Blaque Showgirls

In a story of reversed racism, Blaque Showgirls is the most politically incorrect thing since Donald Trump! Disarming the audience with a Welcome to Country (that comes along with jest), it then invites the crowd to act as jury on the verdict of white-as-white Ginny Jones’ (Bessie Holland) desire to belong, to embrace her ‘inner black’ despite the colour of her skin.

Ginny, who has never found recognition in the little town of Chitole (pronounced Chit-ole), is disenchanted when her dance in an audition is met with jeers of ‘white chocolate’ and ‘inside out coconut’. She embarks on a quest to tread in her mother’s footsteps, a mother she has never known, and is convinced that her destiny lies with the Blaque Showgirls in Brisvegas.
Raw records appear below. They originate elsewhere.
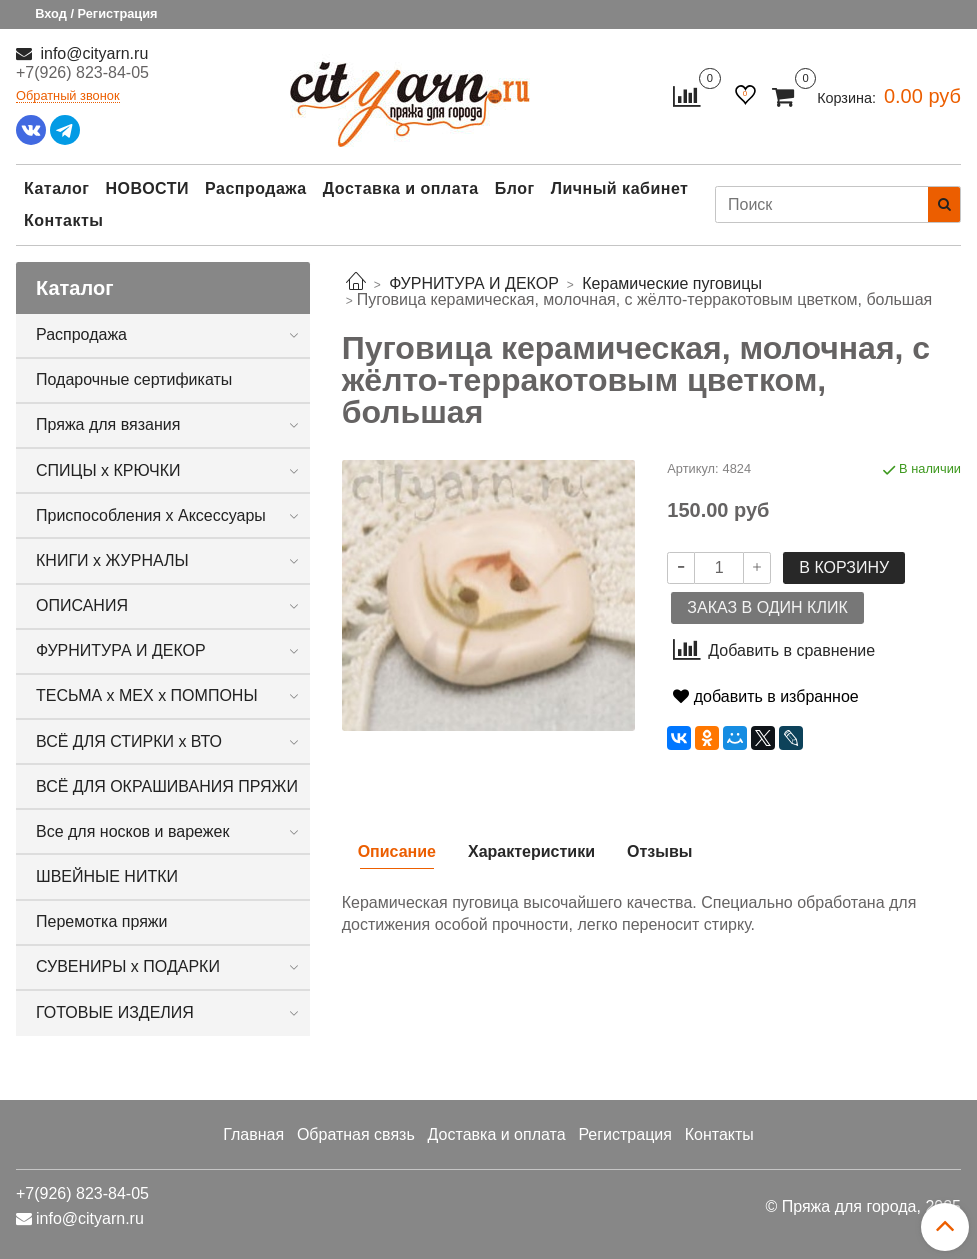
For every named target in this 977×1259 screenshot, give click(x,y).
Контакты (63, 220)
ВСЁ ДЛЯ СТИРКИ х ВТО (129, 741)
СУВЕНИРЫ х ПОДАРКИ (128, 966)
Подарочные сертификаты (134, 379)
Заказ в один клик (767, 607)
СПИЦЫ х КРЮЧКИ (108, 470)
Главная (253, 1134)
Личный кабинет (620, 188)
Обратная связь (356, 1134)
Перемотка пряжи (101, 921)
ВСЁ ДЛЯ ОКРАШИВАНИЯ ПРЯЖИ (167, 786)
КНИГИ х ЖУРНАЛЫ (112, 560)
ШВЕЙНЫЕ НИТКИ (107, 876)
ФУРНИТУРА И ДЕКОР (121, 650)
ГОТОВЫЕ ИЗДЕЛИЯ (115, 1012)
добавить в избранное (765, 696)
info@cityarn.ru (92, 53)
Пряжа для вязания (108, 424)
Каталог (56, 188)
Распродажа (256, 188)
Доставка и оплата (401, 188)
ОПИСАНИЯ (82, 605)
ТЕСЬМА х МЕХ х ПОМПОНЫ (147, 695)
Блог (515, 188)
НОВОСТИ (147, 188)
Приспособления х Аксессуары (151, 515)
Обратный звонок (68, 96)
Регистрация (625, 1134)
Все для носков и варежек (132, 831)
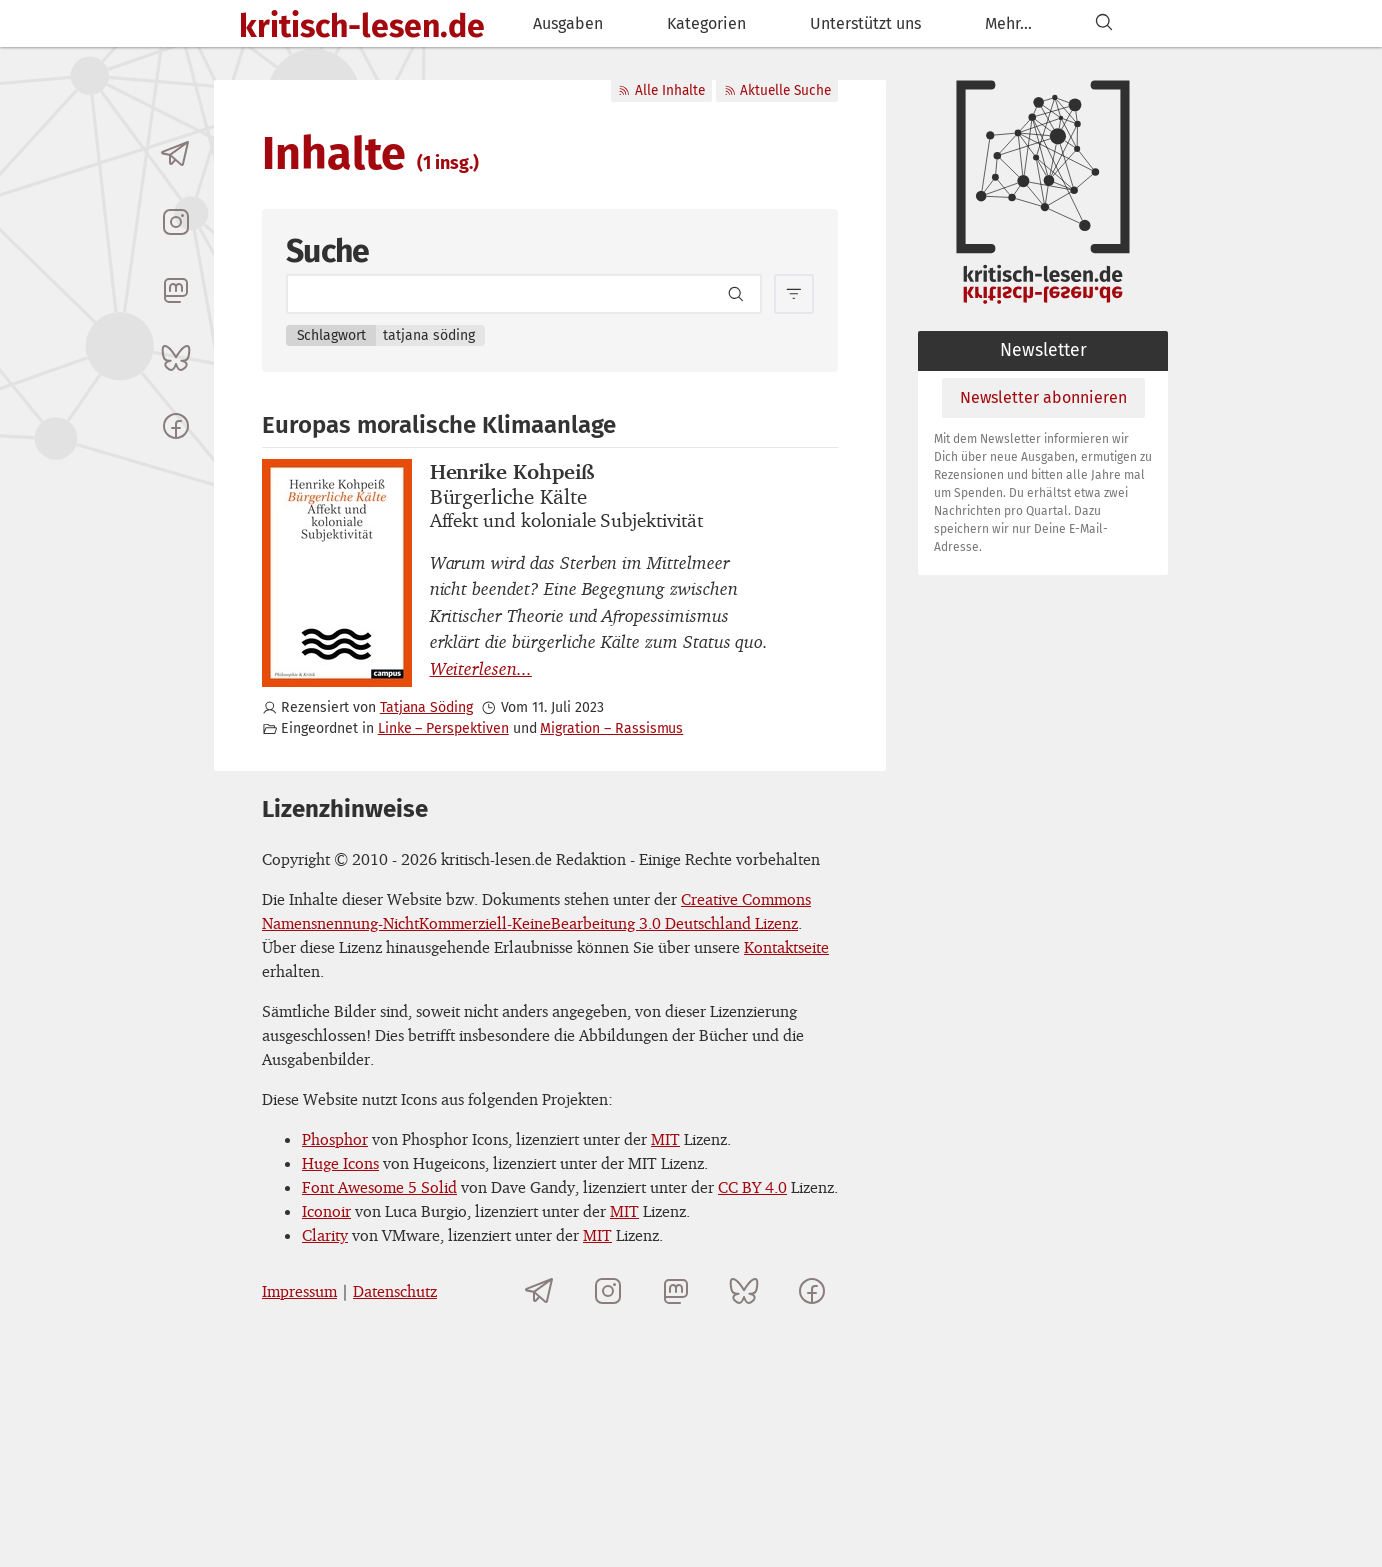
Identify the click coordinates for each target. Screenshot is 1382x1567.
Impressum (299, 1291)
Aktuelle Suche (777, 90)
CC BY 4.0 (752, 1187)
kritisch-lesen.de (362, 26)
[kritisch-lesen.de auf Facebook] (176, 426)
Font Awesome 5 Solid (379, 1187)
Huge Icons (340, 1163)
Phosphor (335, 1139)
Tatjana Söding (426, 707)
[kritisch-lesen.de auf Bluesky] (176, 358)
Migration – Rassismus (611, 728)
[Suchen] (1104, 23)
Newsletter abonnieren (1043, 397)
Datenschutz (395, 1291)
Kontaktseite (786, 947)
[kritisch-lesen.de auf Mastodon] (176, 290)
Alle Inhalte (661, 90)
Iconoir (326, 1211)
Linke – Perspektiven (443, 728)
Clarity (325, 1235)
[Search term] (524, 294)
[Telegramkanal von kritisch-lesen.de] (176, 154)
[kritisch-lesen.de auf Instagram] (176, 222)
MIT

Ginny hopes to offer freshness and newness in a place that takes ‘no uglies’, but must first contend with the formidable Chandon (Elaine Crombie) whose entrenched position as lead act in the Emu Dance feeds instant enmity, and with the shady Kyle (Guy Simon) whose hardly masked sexploitation offers Ginny her big break. She forges alliances with Molly (Emi Canavan) at the Sticky Kum Den and with True Love Interest (Guy Simon) at his lean-to at the beach, and finally realises her dream as a showgirl. But it is not without cost to her nature. Ostracised Ginny is a self and another: living inside/outside as a white skinned Indigenous girl. She seeks reinvention, but finds it in disingenuous ways.

Shrewd performances from a multi-persona cast, with rib cracking acts like the ‘Sorry, not sorry’ dance.

The show is riotous and resourceful, breaking the fourth wall with actors, human props and overhead tickers directly interacting with you. It escorts you to queer art, offering queer as a mode of perception, and using humour to explore concepts of identity, otherness and ambiguity. Charging at you from a perspective of engaging with difference, Blaque Showgirls denormalises your expectations by transposing structures of alienation.

The show is not a grim political act that commands solemn respect. But it is an entertaining spectacle that lauds the untraditional. It is an archetypal Nakkiah Lui black comedy where Lui, an Indigenous Australian writer and actor, adopts satire in her unique approach to reconciliation. Here she exposes truths and mistruths about racism.

Kudos to the cast, including director Sara Giles and the back stage creatives whose inputs captivate you with forms of difference.

Now showing at Malthouse Theatre until 4 December.